There is a hustle of finding a marriage partner. After concluding that the two of you are what y’all been looking for in a marriage partner, then there’s the external acceptance phase & trust me, it is a dread. A very tense moment because you do not know what to expect from your people or what your partner is to expect from them. Fingers crossed. Usually, friends are the easiest people to make fall in love with your partner. I don’t know why. Probably because they got nothing to lose. Happy-go-lucky chaps. But then there’s the family. Some families have norms & expectations that come with who comes into their family. The character of the new person, their legacy you name it & sometimes this gets too insane & intense that the new person & them fall out… especially about issues concerning character. Did someone say, “the British Royals”?
In the end, some couples end up going rogue & literally disappear into their own planet & start their own thing entirely a fresh. A romantic compromise. But what do you think of it? How far would you go in trying to marry your family’s relationship expectations with your own appreciations? How far would I, Shadray, go?
Personally, I believe that it’s important one’s family accepts one’s partner thus the need for one to do PR for their partner before & in the event of meeting them. The family should leave room for change & acceptance that people, especially adults have varying tastes & preferences & a wide degree of independent choice.
But what happens in the case that they say no?
Well, much as the end decision is yours because it’s about your happiness, it’s important for one to make their family accept their partner because these are the people that are supposed to be there for you in case things go wrong. It’s part of what we call, ‘fighting for love.’
It’s not only about fighting for your own pleasure but also put your kids in mind. They will need a grandparent to go to. An aunt, uncle etc. Sometimes, especially these days, things get tough that it’s common for one to send their kids to their people to widen the space to hustle to make ends meet but if your family isn’t in sync with your partner, then where are you sending your kids to where they won’t likely be discriminated against?
When you need to get away as a family but you fell out with your family because of your partner, is it always going to be at your friends’ homes? Can’t they get tired of you? Or it’s gonna be at hotels only? The expense.
Sometimes parents die before their kids are of a self-sustainable age & God forbid if you didn’t make it right with your family then who’s going to take in your kids? You’ve already abused all of them so naturally, people often take these things at heart so they’ll pass the anger on to your kids.
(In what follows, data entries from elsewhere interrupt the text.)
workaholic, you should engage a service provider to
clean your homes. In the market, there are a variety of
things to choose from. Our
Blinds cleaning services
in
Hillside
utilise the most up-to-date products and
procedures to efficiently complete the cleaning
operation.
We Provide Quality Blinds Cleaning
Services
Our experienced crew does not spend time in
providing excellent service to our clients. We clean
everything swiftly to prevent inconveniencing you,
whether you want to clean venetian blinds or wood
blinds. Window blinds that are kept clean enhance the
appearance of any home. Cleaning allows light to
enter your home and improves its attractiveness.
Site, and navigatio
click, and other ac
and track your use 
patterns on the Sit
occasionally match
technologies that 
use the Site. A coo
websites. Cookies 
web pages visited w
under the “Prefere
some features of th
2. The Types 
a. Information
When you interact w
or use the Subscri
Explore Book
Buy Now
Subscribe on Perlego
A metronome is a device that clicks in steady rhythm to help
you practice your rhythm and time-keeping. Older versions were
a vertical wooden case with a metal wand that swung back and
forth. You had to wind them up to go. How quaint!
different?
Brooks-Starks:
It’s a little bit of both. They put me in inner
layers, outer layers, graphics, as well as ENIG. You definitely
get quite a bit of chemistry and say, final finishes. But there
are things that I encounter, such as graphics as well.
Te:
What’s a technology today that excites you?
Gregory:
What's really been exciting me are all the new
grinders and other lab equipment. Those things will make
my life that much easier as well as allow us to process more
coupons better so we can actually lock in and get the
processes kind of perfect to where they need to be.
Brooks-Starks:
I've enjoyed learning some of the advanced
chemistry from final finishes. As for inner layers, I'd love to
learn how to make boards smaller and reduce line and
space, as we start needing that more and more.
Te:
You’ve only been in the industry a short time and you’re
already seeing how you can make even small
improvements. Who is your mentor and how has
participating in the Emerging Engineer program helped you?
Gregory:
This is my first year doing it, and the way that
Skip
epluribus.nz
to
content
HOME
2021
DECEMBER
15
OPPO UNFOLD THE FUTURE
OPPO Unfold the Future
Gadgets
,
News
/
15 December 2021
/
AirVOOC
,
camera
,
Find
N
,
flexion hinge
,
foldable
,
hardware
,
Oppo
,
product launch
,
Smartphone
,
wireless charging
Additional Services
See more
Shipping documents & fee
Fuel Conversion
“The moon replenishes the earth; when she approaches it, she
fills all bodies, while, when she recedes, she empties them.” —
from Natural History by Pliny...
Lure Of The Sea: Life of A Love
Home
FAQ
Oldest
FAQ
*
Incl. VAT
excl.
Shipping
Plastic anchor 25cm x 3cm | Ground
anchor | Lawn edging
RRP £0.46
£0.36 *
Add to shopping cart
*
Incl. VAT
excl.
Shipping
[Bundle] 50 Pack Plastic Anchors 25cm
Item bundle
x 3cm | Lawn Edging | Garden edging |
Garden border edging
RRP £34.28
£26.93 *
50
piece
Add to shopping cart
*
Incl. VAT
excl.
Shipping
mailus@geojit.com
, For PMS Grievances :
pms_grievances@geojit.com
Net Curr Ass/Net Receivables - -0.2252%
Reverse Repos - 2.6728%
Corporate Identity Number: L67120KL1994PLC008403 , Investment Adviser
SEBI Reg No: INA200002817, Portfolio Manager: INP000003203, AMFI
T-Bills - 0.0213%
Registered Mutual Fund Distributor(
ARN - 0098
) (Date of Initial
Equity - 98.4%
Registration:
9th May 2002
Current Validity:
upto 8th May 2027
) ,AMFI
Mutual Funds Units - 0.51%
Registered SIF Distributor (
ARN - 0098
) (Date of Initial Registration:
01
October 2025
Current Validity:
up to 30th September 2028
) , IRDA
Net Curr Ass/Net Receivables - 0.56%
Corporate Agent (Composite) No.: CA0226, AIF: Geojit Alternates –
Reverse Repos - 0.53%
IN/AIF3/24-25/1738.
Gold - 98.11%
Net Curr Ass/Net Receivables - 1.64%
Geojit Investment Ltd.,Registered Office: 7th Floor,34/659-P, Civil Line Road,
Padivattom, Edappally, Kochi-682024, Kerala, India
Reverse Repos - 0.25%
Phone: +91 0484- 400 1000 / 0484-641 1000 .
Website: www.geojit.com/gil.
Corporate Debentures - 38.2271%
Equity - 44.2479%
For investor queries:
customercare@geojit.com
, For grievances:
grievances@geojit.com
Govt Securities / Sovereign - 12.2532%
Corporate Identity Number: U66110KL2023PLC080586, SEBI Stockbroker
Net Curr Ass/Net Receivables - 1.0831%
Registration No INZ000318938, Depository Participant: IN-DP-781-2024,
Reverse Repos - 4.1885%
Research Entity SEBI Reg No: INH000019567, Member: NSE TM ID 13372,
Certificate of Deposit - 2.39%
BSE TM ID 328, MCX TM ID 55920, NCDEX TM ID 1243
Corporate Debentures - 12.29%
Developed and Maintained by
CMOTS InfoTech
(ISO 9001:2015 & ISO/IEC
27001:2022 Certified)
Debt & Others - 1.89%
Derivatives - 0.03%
Don’t let your family dictate on your relationship because it’s your life but try as much to make sure your partner & the families involved are friends. They may not agree on everything about them but maximize on what they agree on. Usually, they eventually catch up. It’s a process some times. Personally, if I am in a relationship with someone, I try to make sure that my people get to know them & accept them. Why I chose that kind of girl is my issue & I’ll try as much to make them accept her because she’s the one I’m to spend forever with. Since I am not to commit incest, they should understand why her. It’s my job. However as well, people must also try to be likable. I can’t take you to my people & you start acting like you own the land on which they built.